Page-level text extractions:
....................

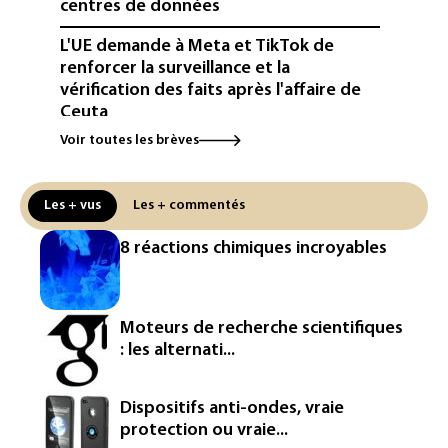
centres de données
L'UE demande à Meta et TikTok de
renforcer la surveillance et la
vérification des faits après l'affaire de
Ceuta
Voir toutes les brèves
L'Europe se prépare à une baisse de la
production d'électricité lors de l'éclipse
solaire
Les + vus
Les + commentés
La métropole de Rouen porte plainte
8 réactions chimiques incroyables
contre BASF pour pollution aux PFAS
Canicule: à l'arrêt depuis fin juillet, la
centrale de Golfech reconnectée au
Moteurs de recherche scientifiques
réseau
: les alternati...
Véhicules de livraison autonomes: la
France ouvre la voie à leur
Dispositifs anti-ondes, vraie
homologation
protection ou vraie...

....................

■ **What you should do**: From the entries, report every line in which the string "vraie" occurs.

■ **Result of this task**:
Dispositifs anti-ondes, vraie
protection ou vraie...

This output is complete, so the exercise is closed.